A research study published in July 2022 in the prestigious New England Journal of Medicine studied the efficacy of a newly produced, passive antibody against the protein coating of the RSV virus. This antibody can be given once at the beginning of the RSV season instead of monthly for 5 months. The link to this paper can be found here. In this study the vaccine was given to 969 premature babies born between 29 -34 weeks while 484 received a placebo. In the group that received the vaccine there was a 70% reduction in the number of bronchiolitis cases and a 78.4% reduction in admissions throughout the 150 days following the vaccine administration. It is interesting that among those children who were hospitalized due to RSV infection, all those who required intensive care or ventilation where those who had received the placebo and there were less children who had received the vaccine and suffered severe symptoms who required oxygen therapy. The side effects were mild and insignificant.

This new vaccine named Beyfortus (Nirsevimab) in now available in some countries over the workd, read all about it here. Moreover, a newer article shows an efficacy of 83%, read more here.
In addition, several other vaccines are being developed for RSV, some of which are in their preliminary pre-clinical stages. None of these have been approved yet.

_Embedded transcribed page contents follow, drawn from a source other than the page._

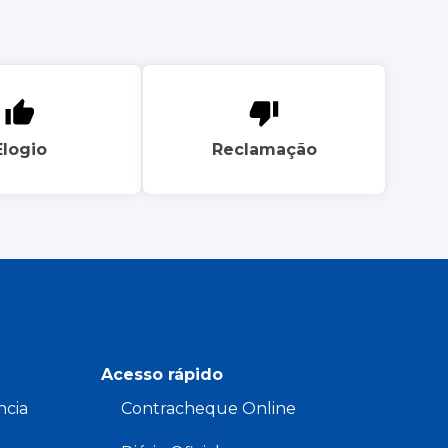
Elogio
Reclamação
Acesso rápido
ncia
Contracheque Online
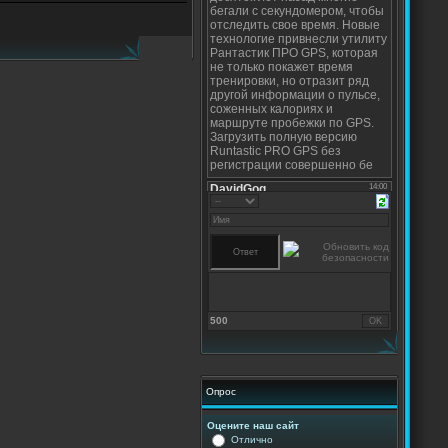
500
Опрос
Оцените наш сайт
Отлично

To summarize, I think RSV is a reminder of one of the most common viral infections during infancy and it is a leading reason behind doctor visits during the winter months (even though there are other viruses out there…). I have seen children hospitalized due to severe RSV infections ten times over severe COVID-19. The good news is that despite it being so common, most of the time its symptoms are mild and only include a fever and runny nose, which do not require anything beyond antipyretics and observation at home before resolution within a few days.

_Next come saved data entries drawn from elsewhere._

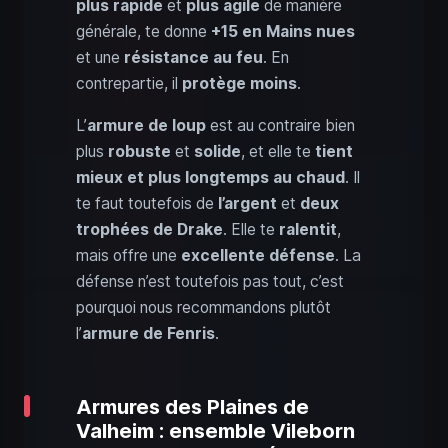
plus rapide
et
plus agile
de manière
générale, te donne
+15 en Mains nues
et une
résistance au feu
. En
contrepartie, il
protège moins
.
L’
armure de loup
est au contraire bien
plus
robuste
et
solide
, et elle te
tient
mieux et plus longtemps au chaud
. Il
te faut toutefois de
l’argent
et
deux
trophées de Drake
. Elle te
ralentit
,
mais offre une
excellente défense
. La
défense n’est toutefois pas tout, c’est
pourquoi nous recommandons plutôt
l’
armure de Fenris
.
Armures des Plaines de
Valheim : ensemble Vileborn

Remember that RSV can lead to a viral pneumonia referred to as bronchiolitis, and that this could present similarly to asthma. Bronchiolitis too, resolves spontaneously in most children without any treatment (despite all the different types of useless therapies given by pediatricians). Being aware of the typical red flags will allow parents to refer to medical help when needed, in the rare times when the child symptoms are severe. It is important to make sure that children in high-risk groups, who qualify for the vaccine, receive it, so as to provide them with the maximum protection they can receive against severe infection and hospitalization.
Wishing us all an easy and virus-free winter!